• **Your task**
In the copy, include no images, and repeat each entry precisely as written.

• **Source records**
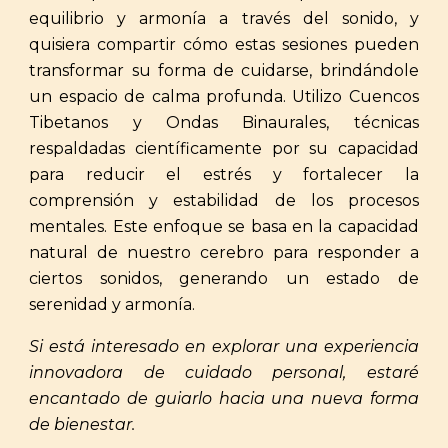
equilibrio y armonía a través del sonido, y
quisiera compartir cómo estas sesiones pueden
transformar su forma de cuidarse, brindándole
un espacio de calma profunda. Utilizo Cuencos
Tibetanos y Ondas Binaurales, técnicas
respaldadas científicamente por su capacidad
para reducir el estrés y fortalecer la
comprensión y estabilidad de los procesos
mentales. Este enfoque se basa en la capacidad
natural de nuestro cerebro para responder a
ciertos sonidos, generando un estado de
serenidad y armonía.
Si está interesado en explorar una experiencia
innovadora de cuidado personal, estaré
encantado de guiarlo hacia una nueva forma
de bienestar.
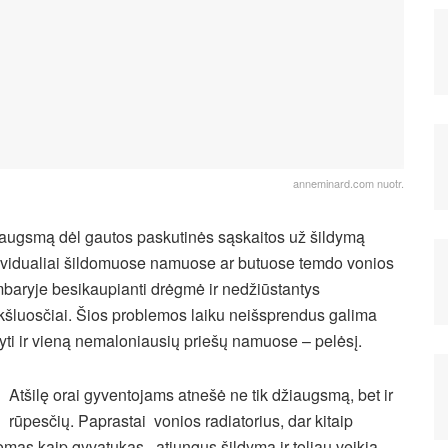
anneminard.com nuotr.
augsmą dėl gautos paskutinės sąskaitos už šildymą
ividualiai šildomuose namuose ar butuose temdo vonios
baryje besikaupianti drėgmė ir nedžiūstantys
kšluosčiai. Šios problemos laiku neišsprendus galima
gyti ir vieną nemaloniausių priešų namuose – pelėsį.
Atšilę orai gyventojams atnešė ne tik džiaugsmą, bet ir
rūpesčių. Paprastai vonios radiatorius, dar kitaip
omas kaip gyvatukas, atjungus šildymą ir toliau veikia,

• **Task solution**
equilibrio y armonía a través del sonido, y
quisiera compartir cómo estas sesiones pueden
transformar su forma de cuidarse, brindándole
un espacio de calma profunda. Utilizo Cuencos
Tibetanos y Ondas Binaurales, técnicas
respaldadas científicamente por su capacidad
para reducir el estrés y fortalecer la
comprensión y estabilidad de los procesos
mentales. Este enfoque se basa en la capacidad
natural de nuestro cerebro para responder a
ciertos sonidos, generando un estado de
serenidad y armonía.
Si está interesado en explorar una experiencia
innovadora de cuidado personal, estaré
encantado de guiarlo hacia una nueva forma
de bienestar.
anneminard.com nuotr.
augsmą dėl gautos paskutinės sąskaitos už šildymą
ividualiai šildomuose namuose ar butuose temdo vonios
baryje besikaupianti drėgmė ir nedžiūstantys
kšluosčiai. Šios problemos laiku neišsprendus galima
gyti ir vieną nemaloniausių priešų namuose – pelėsį.
Atšilę orai gyventojams atnešė ne tik džiaugsmą, bet ir
rūpesčių. Paprastai vonios radiatorius, dar kitaip
omas kaip gyvatukas, atjungus šildymą ir toliau veikia,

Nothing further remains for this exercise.